#23: Bitcoin and Secrecy
Growing up, I read mysteries and pirate stories. Buried treasure, hidden behind cryptic puzzles. I read Dan Brown novels about secret societies and great meanings hidden in small messages. In the modern day, it seemed that this romantic notion of secrecy – that great wealth can be hidden in small messages – was over forever. Your money sits in bank accounts, with brokerage firms, in contracts, and so forth. Hiding a treasure? Owning something that only you have control over? Good luck.
I felt some sadness that this era of simple mystery and treasure seemed over. (To be fair, more transparency is also a good thing.) But Bitcoin changes this: you can store an arbitrary amount of wealth behind a single private key. And you can turn that single private key into a twelve-word passphrase.
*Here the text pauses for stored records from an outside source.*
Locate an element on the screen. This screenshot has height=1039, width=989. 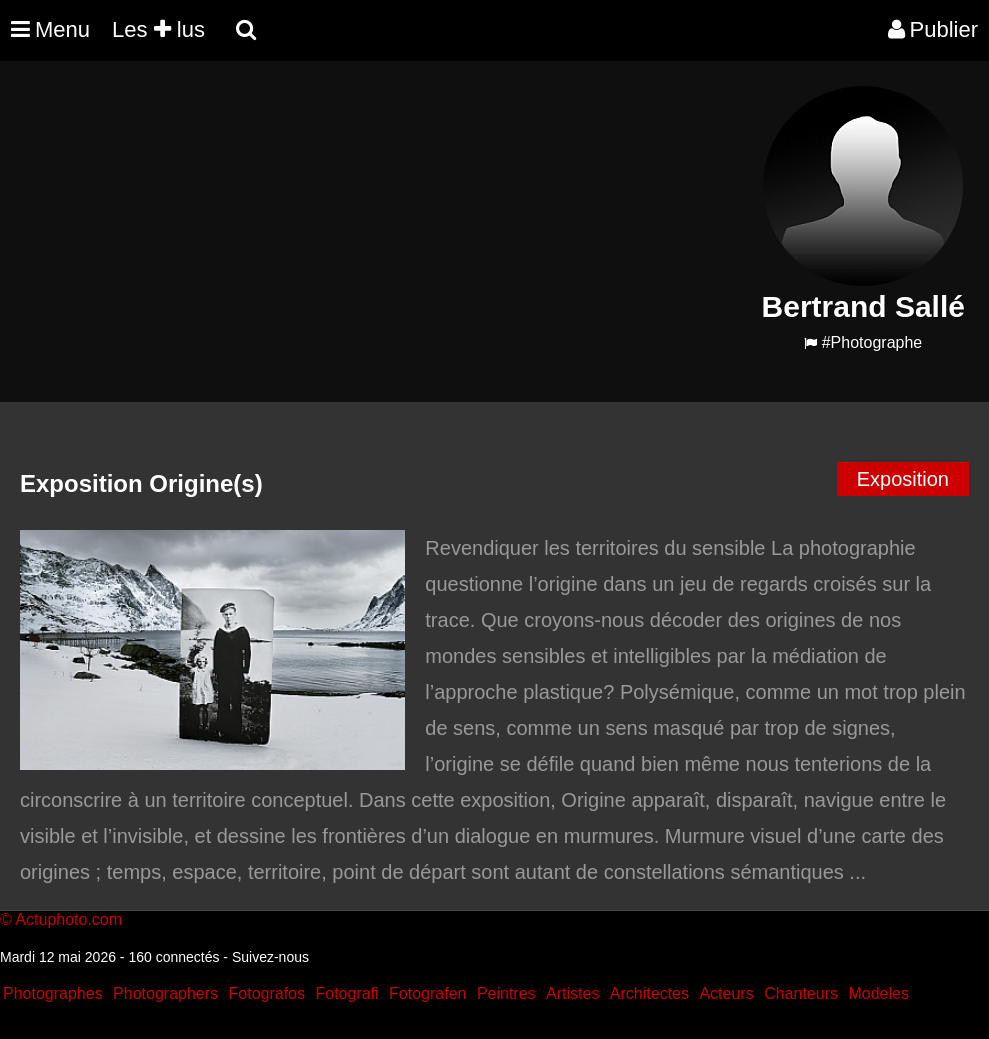 Fotografen is located at coordinates (427, 993). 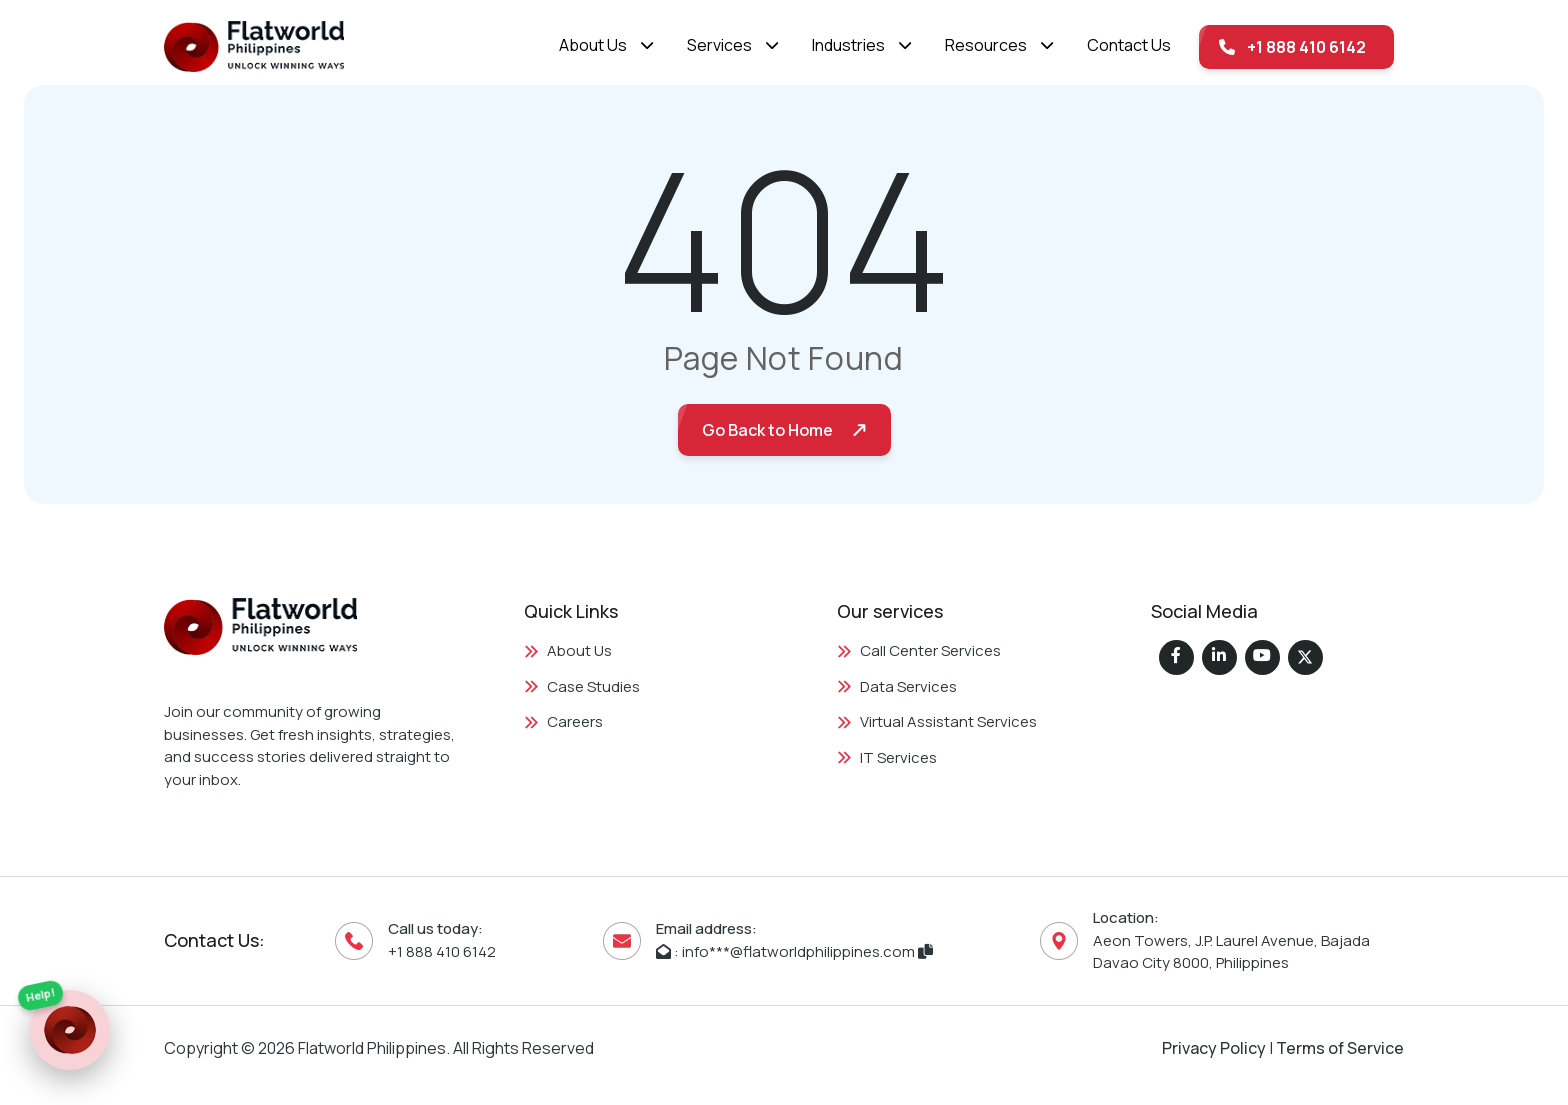  I want to click on : info***@flatworldphilippines.com, so click(794, 951).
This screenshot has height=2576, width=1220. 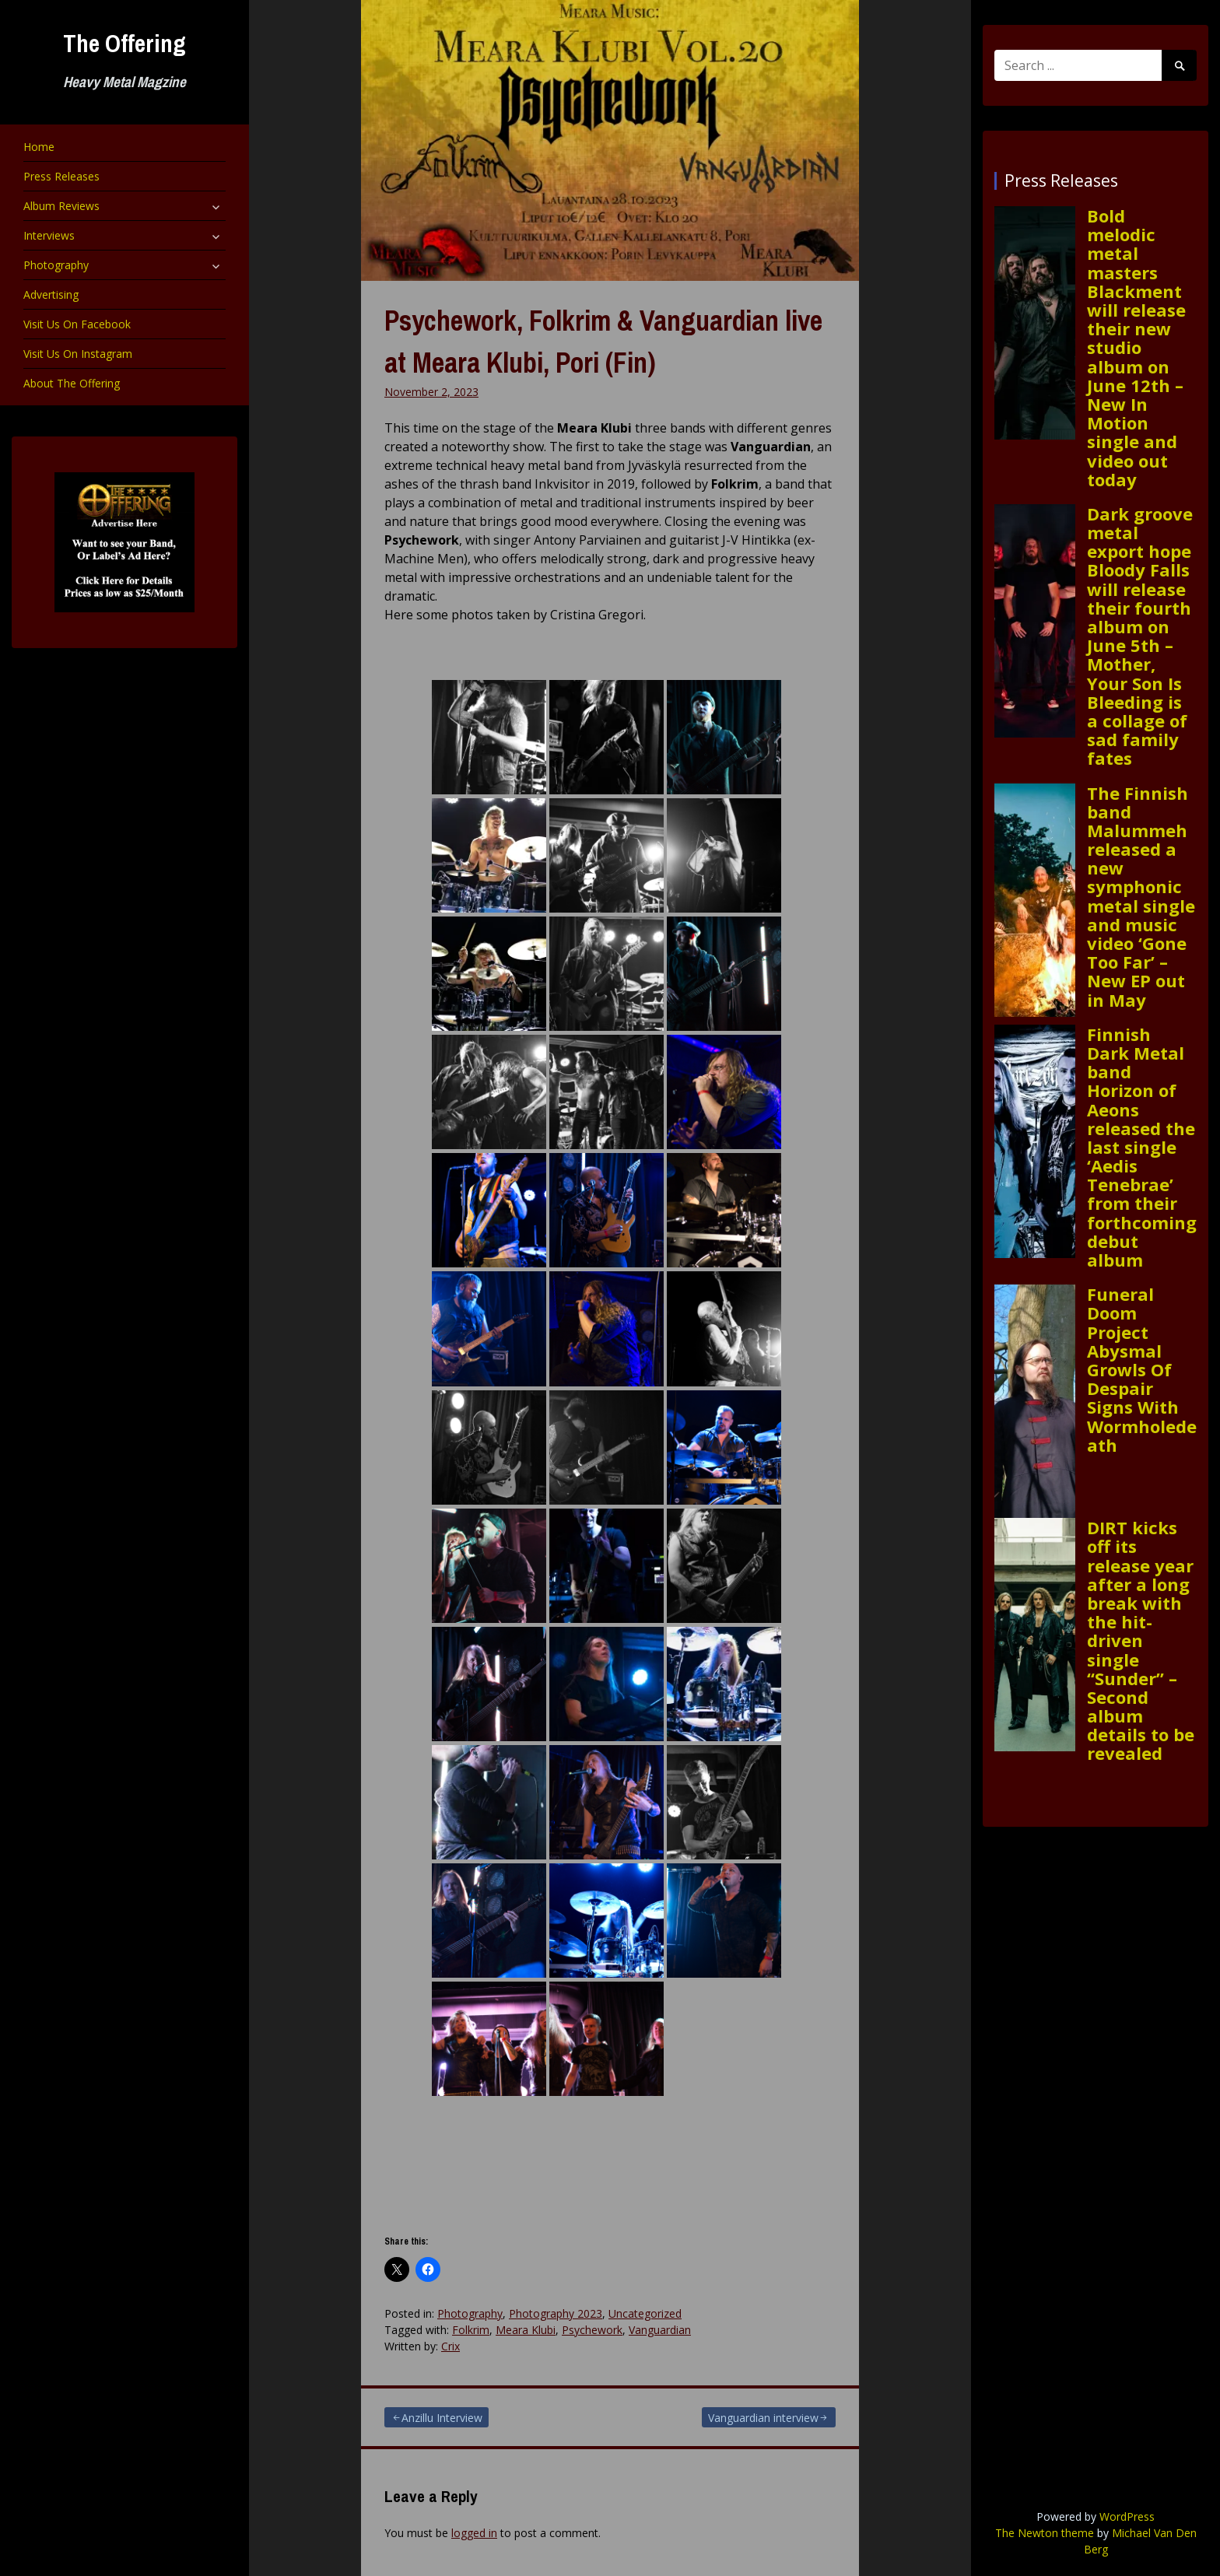 What do you see at coordinates (1127, 2516) in the screenshot?
I see `WordPress` at bounding box center [1127, 2516].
You can destroy the key, and remember just those twelve words.
Suddenly, your identity is your memory is your money is your speech.
Turn your passphrase into a song or a poem and write it down, there’s your cryptic puzzle hiding a treasure. Split it into pieces and hide them with seven objects in obscure corners of the world, there are your horcruxes. There’s the substrate for true ownership, for guarding treasure, and for the mystery stories of old.
The simplicity of Bitcoin – that ownership of a few words, short enough to be remembered, can store arbitrary, uncensorable wealth – re-creates that romantic notion of secrecy. The old map pointing to vast treasure is new again.